● **RECORDS SUPPLIED**:
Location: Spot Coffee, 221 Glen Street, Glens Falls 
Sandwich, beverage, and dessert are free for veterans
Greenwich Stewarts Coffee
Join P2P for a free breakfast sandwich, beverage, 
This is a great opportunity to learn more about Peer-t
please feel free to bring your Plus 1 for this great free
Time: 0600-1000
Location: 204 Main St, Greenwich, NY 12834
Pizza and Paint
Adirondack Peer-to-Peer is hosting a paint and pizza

● **WHAT IS REQUIRED**:
Return the lines from the line containing "Greenwich Stewarts Coffee" to the end of the entries above, exactly as they appear and with no other output.

● **RESPONSE FOR THIS EXERCISE**:
Greenwich Stewarts Coffee
Join P2P for a free breakfast sandwich, beverage, 
This is a great opportunity to learn more about Peer-t
please feel free to bring your Plus 1 for this great free
Time: 0600-1000
Location: 204 Main St, Greenwich, NY 12834
Pizza and Paint
Adirondack Peer-to-Peer is hosting a paint and pizza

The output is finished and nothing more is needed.